This README file explains, in brief, the commands to compile and run the IB diarization toolkit.
The toolkit has been tested to run on linux environments. There are three prerequisites to the package
$> cd src/diarization/cmake/
$> cmake .
$> # make clean if cmake has already been run once
$> make
$> # cd to $IB_DIARIZATION_HOME
$> bash scripts/run.diarizeme.sh ipfile scpfile opfolder fileid [betaval]
Example command
$> bash scripts/run.diarizeme.sh data/mfcc/AMI_20050204-1206.fea data/scp/AMI_20050204-1206.scp result.dir/ AMI_20050204-1206
The files required to run the script are as follows:
To test the result use md-perl-eval tool available on the NIST website
$> perl md-eval-v21.pl -m -afc -c 0.25 -r data/rttm/AMI_20050204-1206.rttm -s result.dir/AMI_20050204-1206.rttm
The expected DER is 8.79%
To add TDOA features (or other complementary features), use the following script
$>bash scripts/run.diarizeme.tdoa.sh data/mfcc/AMI_20050204-1206.fea 0.8 data/tdoa/AMI_20050204-1206.fea 0.2 data/scp/AMI_20050204-1206.scp result.dir.tdoa AMI_20050204-1206
The expected DER is 7.12%
The diarization engine can also be accessed as a linux command. The relevant binary is src/diarization/cmake/diarizeme. To run the command instead of the script use the following command
$> src/diarization/cmake/diarizeme \
--mfcc data/mfcc/AMI_20050204-1206.fea 1.0 \
--recid AMI_20050204-1206 \
--outdir result.dir \
--tmpdir result.dir \
-s data/scp/AMI_20050204-1206.scp \
--beta 10 \
--nthread 1
In the above command, the MFCC features are given a weight of 1.0. The tmpdir option is also pointed to result.dir directory. However, it can be different from the outdir option as well.

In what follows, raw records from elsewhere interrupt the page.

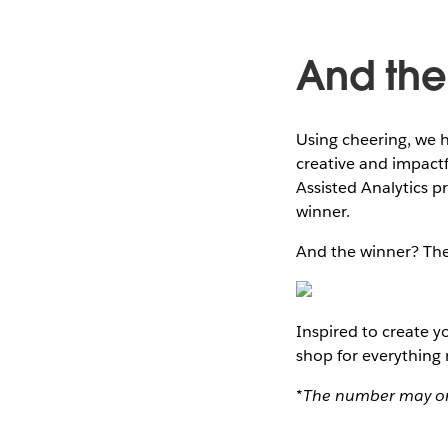
And the 
Using cheering, we h
creative and impact
Assisted Analytics p
winner.
And the winner? The
Inspired to create 
shop for everything
*The number may or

The beta value, which is the Lagrangian parameter used during IB clustering, is optimized for the AMI corpus. This may have to be optimized for other datasets.
The nthread option sets the number of threads to be used for clustering.

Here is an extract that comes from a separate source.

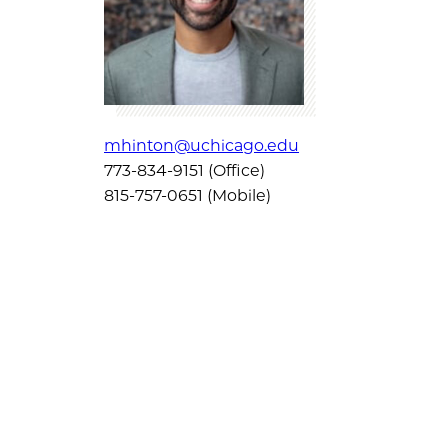
mhinton@uchicago.edu
773-834-9151 (Office)
815-757-0651 (Mobile)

To add other features along with MFCCs simply use the --other option. A weight along with the file name will have to be supplied. The sum of weights for all features should sum to 1.0. For example, to use TDOA features along with MFCC features run
$> src/diarization/cmake/diarizeme \
--mfcc data/mfcc/AMI_20050204-1206.fea 0.8 \
--tdoa data/tdoa/AMI_20050204-1206.fea 0.2 \
--recid AMI_20050204-1206 \
--outdir result.dir \
--tmpdir result.dir \
-s data/scp/AMI_20050204-1206.scp \
--beta 10 \
--nthread 1
The pydiarization subproject provides high-level API around the Diarization toolkit.